I feel the need to try something out and see if my body likes it. For a while I’ve been veggie on and off and I think my bod has reacted in interesting ways to the changes.
For the next six weeks I’m going vegan and wheat/gluten free – all is ready – things are being made right now. It’s not that difficult – so much is available and unless you are nut-intolerant, there are many possibilities and one or two international cuisines that can enable. But mostly, vegetables and fruit are the main ingredients. It’s difficult to get vegan and wheat-free ready-made things like sausages – so they are a treat.

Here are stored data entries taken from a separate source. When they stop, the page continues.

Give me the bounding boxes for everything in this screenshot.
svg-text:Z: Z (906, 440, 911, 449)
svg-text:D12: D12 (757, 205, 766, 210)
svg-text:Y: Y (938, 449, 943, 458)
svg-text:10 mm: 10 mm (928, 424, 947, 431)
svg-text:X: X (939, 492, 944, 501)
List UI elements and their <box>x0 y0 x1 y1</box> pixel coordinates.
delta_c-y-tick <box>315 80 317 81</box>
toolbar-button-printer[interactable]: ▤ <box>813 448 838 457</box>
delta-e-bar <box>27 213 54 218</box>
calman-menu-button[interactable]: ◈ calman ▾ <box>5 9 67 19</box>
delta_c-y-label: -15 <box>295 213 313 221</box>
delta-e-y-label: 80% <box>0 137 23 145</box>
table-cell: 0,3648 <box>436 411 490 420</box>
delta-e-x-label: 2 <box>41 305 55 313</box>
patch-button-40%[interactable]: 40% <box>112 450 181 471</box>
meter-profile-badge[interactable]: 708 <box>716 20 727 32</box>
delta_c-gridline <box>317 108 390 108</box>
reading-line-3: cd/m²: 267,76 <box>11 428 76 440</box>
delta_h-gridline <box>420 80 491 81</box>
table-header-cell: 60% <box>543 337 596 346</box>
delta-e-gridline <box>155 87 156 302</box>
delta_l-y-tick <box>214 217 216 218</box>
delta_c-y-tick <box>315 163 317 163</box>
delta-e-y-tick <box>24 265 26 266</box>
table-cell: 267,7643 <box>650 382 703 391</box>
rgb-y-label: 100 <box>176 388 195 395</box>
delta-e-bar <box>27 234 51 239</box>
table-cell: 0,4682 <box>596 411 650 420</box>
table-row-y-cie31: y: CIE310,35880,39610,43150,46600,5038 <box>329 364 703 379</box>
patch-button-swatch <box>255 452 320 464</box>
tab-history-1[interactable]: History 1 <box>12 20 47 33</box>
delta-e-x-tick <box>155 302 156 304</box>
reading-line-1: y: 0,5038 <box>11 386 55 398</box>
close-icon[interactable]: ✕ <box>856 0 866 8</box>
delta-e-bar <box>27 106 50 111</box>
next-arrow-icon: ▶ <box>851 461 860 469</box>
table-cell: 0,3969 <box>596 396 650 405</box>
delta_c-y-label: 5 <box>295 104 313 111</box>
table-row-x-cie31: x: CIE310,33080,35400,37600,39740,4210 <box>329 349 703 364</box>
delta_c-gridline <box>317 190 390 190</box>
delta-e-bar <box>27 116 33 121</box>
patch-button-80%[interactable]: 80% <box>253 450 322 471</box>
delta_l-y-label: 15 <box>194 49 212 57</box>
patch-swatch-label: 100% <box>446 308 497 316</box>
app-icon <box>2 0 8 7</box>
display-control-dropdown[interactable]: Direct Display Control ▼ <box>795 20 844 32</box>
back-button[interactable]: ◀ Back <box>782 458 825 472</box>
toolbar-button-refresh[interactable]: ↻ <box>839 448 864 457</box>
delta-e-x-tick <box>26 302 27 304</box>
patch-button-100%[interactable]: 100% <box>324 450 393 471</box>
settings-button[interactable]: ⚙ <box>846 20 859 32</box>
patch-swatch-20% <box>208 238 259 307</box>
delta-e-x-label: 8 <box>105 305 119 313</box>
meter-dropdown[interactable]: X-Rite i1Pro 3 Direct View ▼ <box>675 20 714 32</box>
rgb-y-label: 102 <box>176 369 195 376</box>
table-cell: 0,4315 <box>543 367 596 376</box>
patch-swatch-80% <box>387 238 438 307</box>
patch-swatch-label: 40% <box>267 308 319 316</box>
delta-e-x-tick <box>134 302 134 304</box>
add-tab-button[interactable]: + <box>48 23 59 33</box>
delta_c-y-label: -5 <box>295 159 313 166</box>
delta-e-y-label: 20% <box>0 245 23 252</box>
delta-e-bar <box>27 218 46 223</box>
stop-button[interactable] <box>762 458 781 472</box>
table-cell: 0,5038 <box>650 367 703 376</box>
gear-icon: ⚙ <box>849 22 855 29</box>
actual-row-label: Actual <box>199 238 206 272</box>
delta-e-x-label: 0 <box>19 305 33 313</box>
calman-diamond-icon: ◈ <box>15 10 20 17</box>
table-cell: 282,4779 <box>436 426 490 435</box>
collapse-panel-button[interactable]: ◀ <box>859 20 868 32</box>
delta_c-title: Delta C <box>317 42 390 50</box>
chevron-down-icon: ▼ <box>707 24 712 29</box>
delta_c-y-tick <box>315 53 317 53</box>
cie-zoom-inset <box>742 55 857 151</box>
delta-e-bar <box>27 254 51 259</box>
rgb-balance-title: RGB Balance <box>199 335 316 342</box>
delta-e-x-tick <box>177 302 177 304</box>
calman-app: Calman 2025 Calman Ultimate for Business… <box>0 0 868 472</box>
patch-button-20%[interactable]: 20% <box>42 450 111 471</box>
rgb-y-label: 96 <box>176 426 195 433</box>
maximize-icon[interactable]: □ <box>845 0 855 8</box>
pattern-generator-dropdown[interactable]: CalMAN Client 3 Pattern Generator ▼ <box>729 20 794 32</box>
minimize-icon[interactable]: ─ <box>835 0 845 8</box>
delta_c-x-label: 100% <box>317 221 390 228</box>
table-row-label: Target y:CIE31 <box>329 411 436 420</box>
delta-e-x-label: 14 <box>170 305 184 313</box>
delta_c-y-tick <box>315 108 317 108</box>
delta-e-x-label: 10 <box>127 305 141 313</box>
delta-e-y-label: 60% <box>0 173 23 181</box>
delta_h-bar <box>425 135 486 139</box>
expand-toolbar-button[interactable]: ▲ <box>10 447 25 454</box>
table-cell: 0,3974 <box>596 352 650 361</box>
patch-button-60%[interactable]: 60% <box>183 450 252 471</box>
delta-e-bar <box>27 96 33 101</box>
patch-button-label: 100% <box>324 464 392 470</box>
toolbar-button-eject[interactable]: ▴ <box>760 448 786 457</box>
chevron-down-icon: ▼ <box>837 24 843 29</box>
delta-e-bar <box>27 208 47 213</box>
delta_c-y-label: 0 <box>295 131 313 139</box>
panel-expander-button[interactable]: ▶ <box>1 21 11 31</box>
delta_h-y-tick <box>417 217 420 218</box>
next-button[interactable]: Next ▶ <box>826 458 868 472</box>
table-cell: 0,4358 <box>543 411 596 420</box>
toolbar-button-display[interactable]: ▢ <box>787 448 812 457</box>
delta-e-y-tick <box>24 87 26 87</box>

I make my own bread, mostly, and will be doing entirely for this period of time. There are pittas in the freezer, Japanese crackers and oatcakes for immediate take-out and lunch breaks -and yes, they are all without wheat and gluten.
My cottage bread today is spelt/no gluten/oatmeal and smells wonderful, even as I knead it. There’s an aubergine and black-eyed bean casserole (topped up with onion, garlic, celery, carrot, courgette, green beans, tomato puree, marjoram, bay leaf, chilli flakes, seasoning), to be served with a dollop of soy yoghurt.
An experimental fruit n root loaf of sorts is in the oven made of grated apple, carrot, parsnip, dried apricots, pomegranate seeds, orange pith, walnuts and binding ingredients including flax seeds gluten-free flour, almond milk, rolled oats. Will see how that turns out – it has risen, which is a good sign!